Aside from all the setting up and all the jiggling, now it’s time for the chocolate! And the melting of the chocolate! This is also where I found Mr. Fae dipping cashews into the melted chocolate and trying to act innocent. It doesn’t work. He can’t pull off ‘innocent’ when there is chocolate on his mustache. Anyway, after the melting (and running your husband out of the kitchen with a spoon in your hand), pour this over the filling and spread it to cover. It will be a thin covering of chocolate..you won’t want any more. Then just throw it into the refrigerator for an hour to set up. Cut into bars and enjoy!

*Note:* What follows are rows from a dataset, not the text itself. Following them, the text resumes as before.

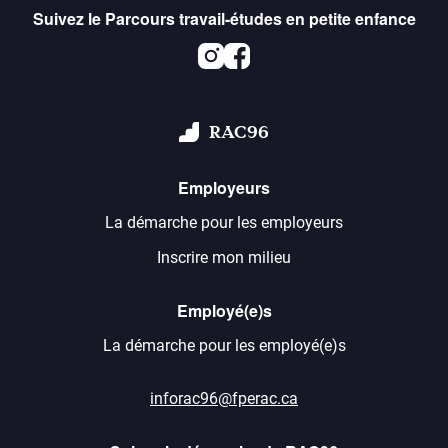
Suivez le Parcours travail-études en petite enfance
Instagram
Facebook
RAC96
Employeurs
La démarche pour les employeurs
Inscrire mon milieu
Employé(e)s
La démarche pour les employé(e)s
inforac96@fperac.ca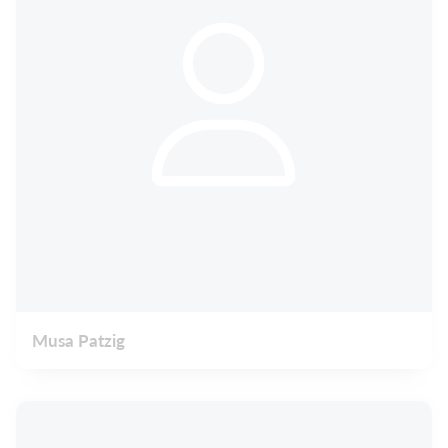
Musa Patzig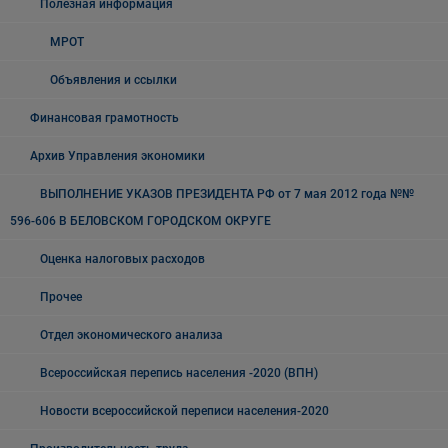
Полезная информация
МРОТ
Объявления и ссылки
Финансовая грамотность
Архив Управления экономики
ВЫПОЛНЕНИЕ УКАЗОВ ПРЕЗИДЕНТА РФ от 7 мая 2012 года №№
596-606 В БЕЛОВСКОМ ГОРОДСКОМ ОКРУГЕ
Оценка налоговых расходов
Прочее
Отдел экономического анализа
Всероссийская перепись населения -2020 (ВПН)
Новости всероссийской переписи населения-2020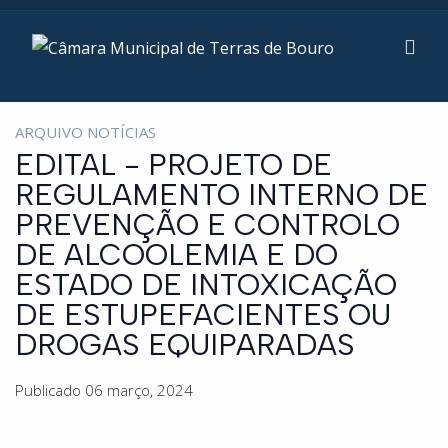
ARQUIVO NOTÍCIAS
EDITAL - PROJETO DE
REGULAMENTO INTERNO DE
PREVENÇÃO E CONTROLO
DE ALCOOLEMIA E DO
ESTADO DE INTOXICAÇÃO
DE ESTUPEFACIENTES OU
DROGAS EQUIPARADAS
Publicado 06 março, 2024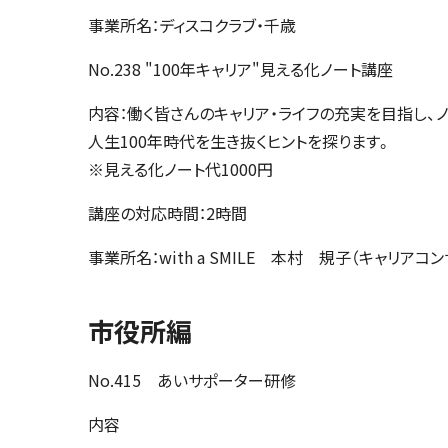
事業所名：ディスコクラブ・千歳
No.238 "100年キャリア"見える化ノート講座
内容：働く皆さんのキャリア・ライフの充実を目指し、
人生100年時代を生き抜くヒントを探ります。
※見える化ノート代1000円
講座の対応時間：2時間
事業所名：with a SMILE 本村 規子（キャリアコ
市役所編
No.415 あいサポーター研修
内容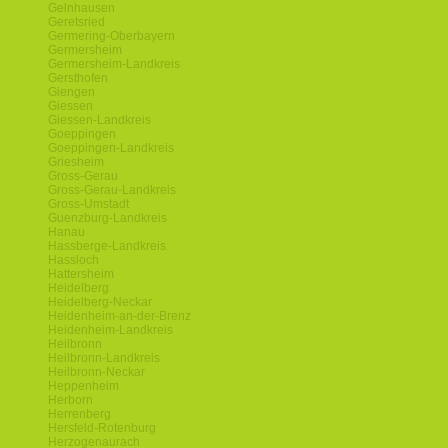
Gelnhausen
Geretsried
Germering-Oberbayern
Germersheim
Germersheim-Landkreis
Gersthofen
Giengen
Giessen
Giessen-Landkreis
Goeppingen
Goeppingen-Landkreis
Griesheim
Gross-Gerau
Gross-Gerau-Landkreis
Gross-Umstadt
Guenzburg-Landkreis
Hanau
Hassberge-Landkreis
Hassloch
Hattersheim
Heidelberg
Heidelberg-Neckar
Heidenheim-an-der-Brenz
Heidenheim-Landkreis
Heilbronn
Heilbronn-Landkreis
Heilbronn-Neckar
Heppenheim
Herborn
Herrenberg
Hersfeld-Rotenburg
Herzogenaurach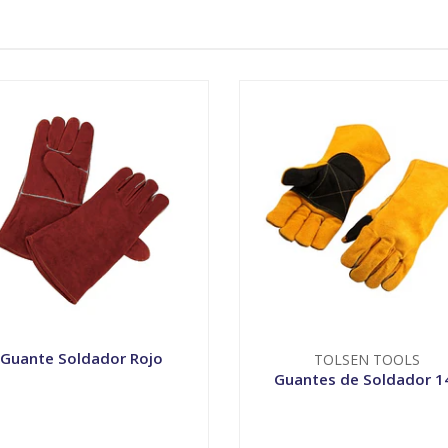
Guante Soldador Rojo
TOLSEN TOOLS
Guantes de Soldador 1
+
-
+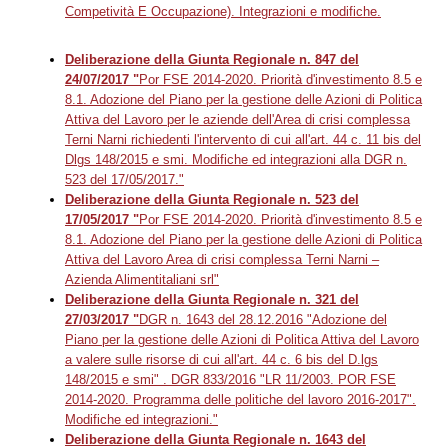
Competività E Occupazione). Integrazioni e modifiche.
Deliberazione della Giunta Regionale n. 847 del
24/07/2017 "
Por FSE 2014-2020. Priorità d'investimento 8.5 e
8.1. Adozione del Piano per la gestione delle Azioni di Politica
Attiva del Lavoro per le aziende dell'Area di crisi complessa
Terni Narni richiedenti l'intervento di cui all'art. 44 c. 11 bis del
Dlgs 148/2015 e smi. Modifiche ed integrazioni alla DGR n.
523 del 17/05/2017."
Deliberazione della Giunta Regionale n.
523 del
17/05/2017 "
Por FSE 2014-2020. Priorità d'investimento 8.5 e
8.1. Adozione del Piano per la gestione delle Azioni di Politica
Attiva del Lavoro Area di crisi complessa Terni Narni –
Azienda Alimentitaliani srl"
Deliberazione della Giunta Regionale n.
321 del
27/03/2017 "
DGR n. 1643 del 28.12.2016 "Adozione del
Piano per la gestione delle Azioni di Politica Attiva del Lavoro
a valere sulle risorse di cui all'art. 44 c. 6 bis del D.lgs
148/2015 e smi" . DGR 833/2016 "LR 11/2003. POR FSE
2014-2020. Programma delle politiche del lavoro 2016-2017".
Modifiche ed integrazioni."
Deliberazione della Giunta Regionale n. 1643 del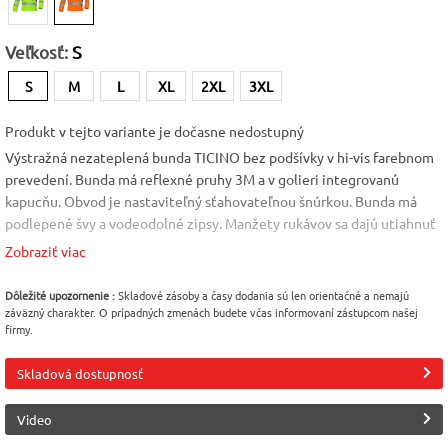
Veľkosť:
S
S
M
L
XL
2XL
3XL
Produkt v tejto variante je dočasne nedostupný
Výstražná nezateplená bunda TICINO bez podšívky v hi-vis farebnom
prevedení. Bunda má reflexné pruhy 3M a v golieri integrovanú
kapucňu. Obvod je nastaviteľný sťahovateľnou šnúrkou. Bunda má
podlepené švy a vodeodolné zipsy. Manžety rukávov sa dajú utiahnuť
pomocou suchého zipsu. Vodeodolnosť tr.3, paropriepustnosť tr.1
Zobraziť viac
(podľa normy EN 343). Materiál: 100% polyester 300D Oxford/PU
Veľkosť: S-3XL Norma: EN 20471, EN 343
Dôležité upozornenie :
Skladové zásoby a časy dodania sú len orientačné a nemajú
záväzný charakter. O prípadných zmenách budete včas informovaní zástupcom našej
Farba
Veľkosť
Vlastnosť
firmy.
Oranžová (Hi-Vis
S
Reflexný odev
safety) [98]
Skladová dostupnosť
Vlastnosť
Materiál
Vodeodolné
Polyester 100%
Video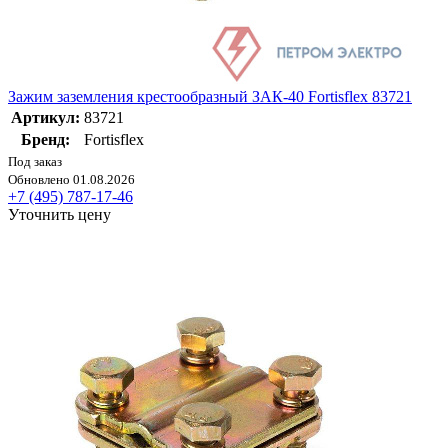
Зажим заземления крестообразный ЗАК-40 Fortisflex 83721
Артикул:
83721
Бренд:
Fortisflex
Под заказ
Обновлено 01.08.2026
+7 (495) 787-17-46
Уточнить цену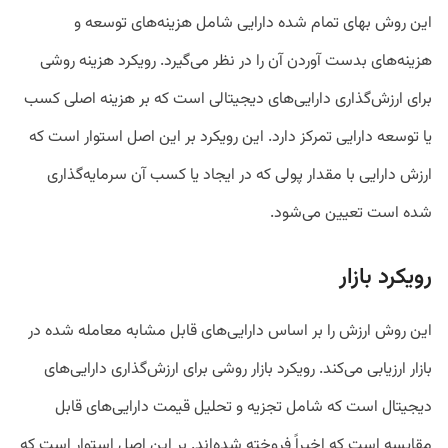
این روش بهای تمام شده دارایی شامل هزینه‌های توسعه و
هزینه‌های بدست آوردن آن را در نظر می‌گیرد. رویکرد هزینه روشی
برای ارزش‌گذاری دارایی‌های دیجیتالی است که بر هزینه اصلی کسب
یا توسعه دارایی تمرکز دارد. این رویکرد بر این اصل استوار است که
ارزش دارایی با مقدار پولی که در ایجاد یا کسب آن سرمایه‌گذاری
شده است تعیین می‌شود.
رویکرد بازار
این روش ارزش را بر اساس دارایی‌های قابل مشابه معامله شده در
بازار ارزیابی می‌کند. رویکرد بازار روشی برای ارزش‌گذاری دارایی‌های
دیجیتال است که شامل تجزیه و تحلیل قیمت دارایی‌های قابل
مقایسه است که اخیراً فروخته شده‌اند. بر این اصل استوار است که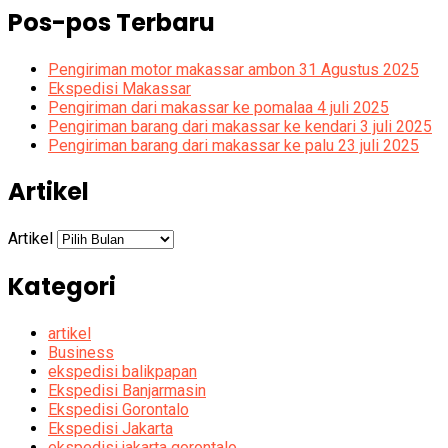
Pos-pos Terbaru
Pengiriman motor makassar ambon 31 Agustus 2025
Ekspedisi Makassar
Pengiriman dari makassar ke pomalaa 4 juli 2025
Pengiriman barang dari makassar ke kendari 3 juli 2025
Pengiriman barang dari makassar ke palu 23 juli 2025
Artikel
Artikel
Kategori
artikel
Business
ekspedisi balikpapan
Ekspedisi Banjarmasin
Ekspedisi Gorontalo
Ekspedisi Jakarta
ekspedisi jakarta gorontalo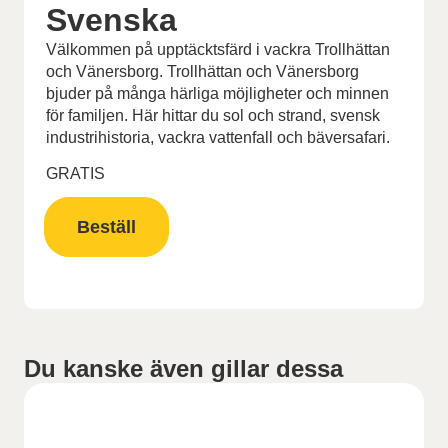
Svenska
Välkommen på upptäcktsfärd i vackra Trollhättan
och Vänersborg. Trollhättan och Vänersborg
bjuder på många härliga möjligheter och minnen
för familjen. Här hittar du sol och strand, svensk
industrihistoria, vackra vattenfall och bäversafari.
GRATIS
Beställ
Du kanske även gillar dessa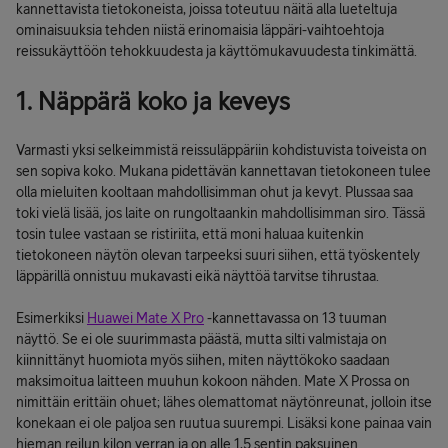
kannettavista tietokoneista, joissa toteutuu näitä alla lueteltuja
ominaisuuksia tehden niistä erinomaisia läppäri-vaihtoehtoja
reissukäyttöön tehokkuudesta ja käyttömukavuudesta tinkimättä.
1. Näppärä koko ja keveys
Varmasti yksi selkeimmistä reissuläppäriin kohdistuvista toiveista on
sen sopiva koko. Mukana pidettävän kannettavan tietokoneen tulee
olla mieluiten kooltaan mahdollisimman ohut ja kevyt. Plussaa saa
toki vielä lisää, jos laite on rungoltaankin mahdollisimman siro. Tässä
tosin tulee vastaan se ristiriita, että moni haluaa kuitenkin
tietokoneen näytön olevan tarpeeksi suuri siihen, että työskentely
läppärillä onnistuu mukavasti eikä näyttöä tarvitse tihrustaa.
Esimerkiksi
Huawei Mate X Pro
-kannettavassa on 13 tuuman
näyttö. Se ei ole suurimmasta päästä, mutta silti valmistaja on
kiinnittänyt huomiota myös siihen, miten näyttökoko saadaan
maksimoitua laitteen muuhun kokoon nähden. Mate X Prossa on
nimittäin erittäin ohuet; lähes olemattomat näytönreunat, jolloin itse
konekaan ei ole paljoa sen ruutua suurempi. Lisäksi kone painaa vain
hieman reilun kilon verran ja on alle 1,5 sentin paksuinen.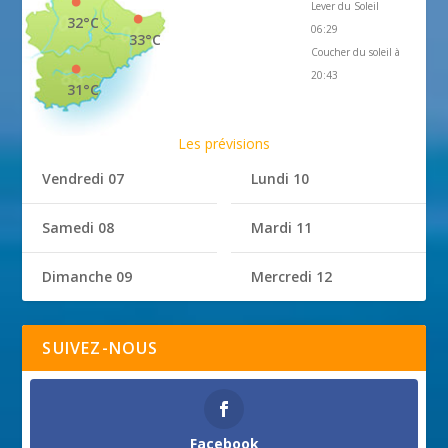
Lever du Soleil
32°C
06:29
33°C
Coucher du soleil à
20:43
31°C
Les prévisions
Vendredi 07
Lundi 10
Samedi 08
Mardi 11
Dimanche 09
Mercredi 12
SUIVEZ-NOUS
Facebook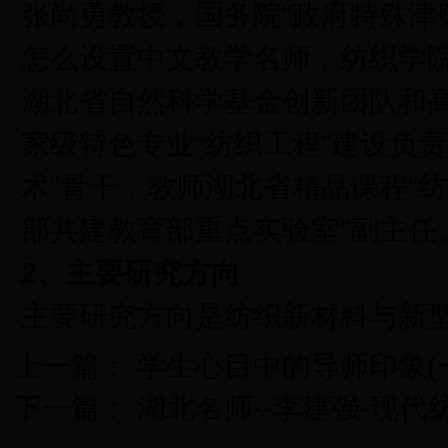
张尚勇教授，国务院“政府特殊津贴
怎么设置中文教学名师，纺织学
湖北省自然科学基金创新团队和
家级特色专业“纺织工程”建设负
术”骨干，教师湖北省精品课程“
部共建教育部重点实验室”副主任
2
、主要研究方向
主要研究方向是纺织新材料与新
上一篇：
学生心目中的导师印象(
下一篇：
湖北名师--李建强-现代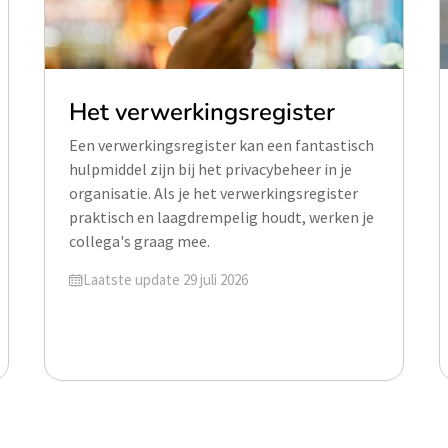
Het verwerkingsregister
Een verwerkingsregister kan een fantastisch
hulpmiddel zijn bij het privacybeheer in je
organisatie. Als je het verwerkingsregister
praktisch en laagdrempelig houdt, werken je
collega's graag mee.
Geüpdatet op
Laatste update 29 juli 2026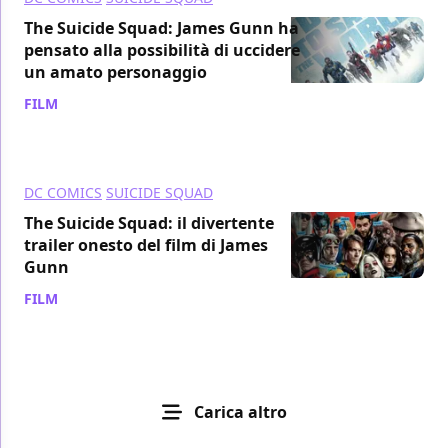
The Suicide Squad: James Gunn ha
pensato alla possibilità di uccidere
un amato personaggio
FILM
/ 23 ago 2021
DC COMICS
SUICIDE SQUAD
The Suicide Squad: il divertente
trailer onesto del film di James
Gunn
FILM
/ 22 ago 2021
Carica altro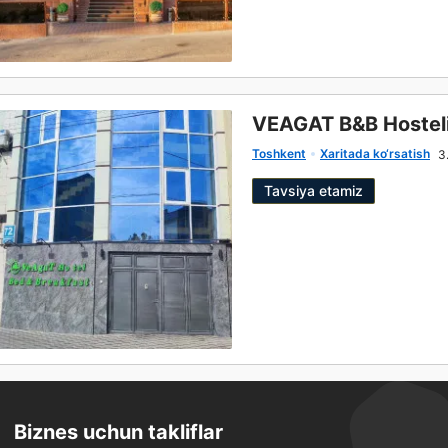
VEAGAT B&B Hostel
Toshkent
Xaritada ko‘rsatish
3
Tavsiya etamiz
Biznes uchun takliflar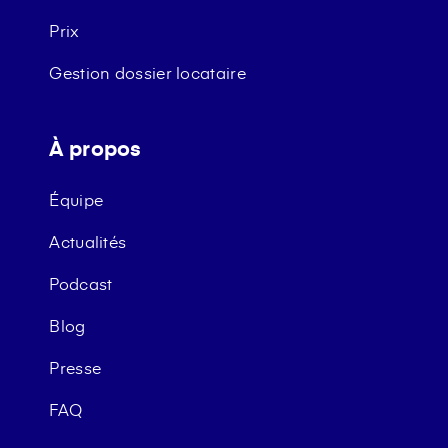
Prix
Gestion dossier locataire
À propos
Équipe
Actualités
Podcast
Blog
Presse
FAQ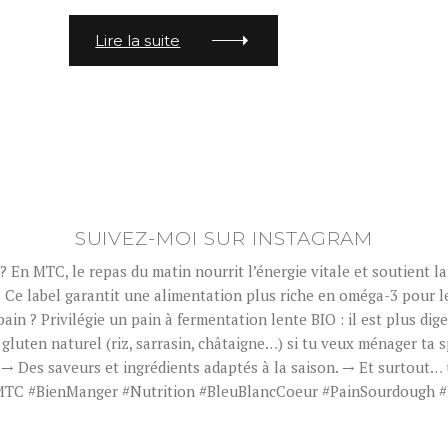
S
Lire la suite
SUIVEZ-MOI SUR INSTAGRAM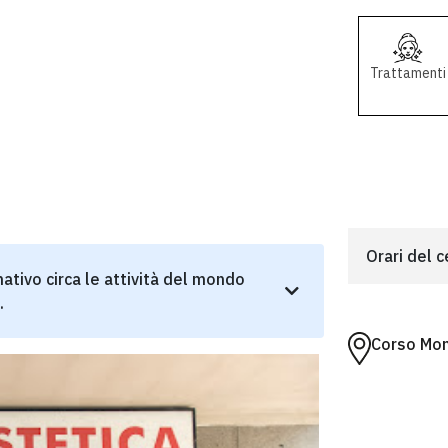
Trattamenti
Orari del 
ativo circa le attività del mondo
.
Corso Mon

This is a photo that my husband and son took of the nightly dessert: Darioush Shiraz and these bars. They knew it would make me happy.
And here is the finished product that will be winging its way to some lucky person who really, really, really wants these bars…
Coconut Pecan Chocolate Bars
1 (16.5 oz) roll of refrigerated chocolate chip cookie dough
2 large eggs
2 t vanilla extract
1 (14 oz) can sweetened condensed milk
1 (15 oz) can coconut pecan frosting
1 cup coarsely chopped pecans
1 (11.5 oz) bag milk chocolate chips
2 T vegetable shortening
Preheat oven to 350 degrees. Line a 15x10x1 inch baking dish with foil and spray with Pam.
Crumble the cookie dough into the baking dish and press to cover bottom of pan as evenly as possible. It will be thin. Bake for about 9 minutes or until dough is light golden brown and slightly puffed. Remove from oven and cool for five minutes.
In the bowl of a mixer, beat eggs on medium high until foamy. Add vanilla, frosting, and sweetened condensed milk. Beat on medium speed for one minute or until well blended. Pour and spread evenly over crust. Sprinkle with pecans and bake for 60 minutes or until top is deep golden brown and center is set. Cool for five minutes.
In a small saucepan over medium heat, combine chips and shortening. Stir until chips are melted and mixture is smooth. Pour over filing and spread to cover. Refrigerate about an hour or until chocolate is set. Cut into bars.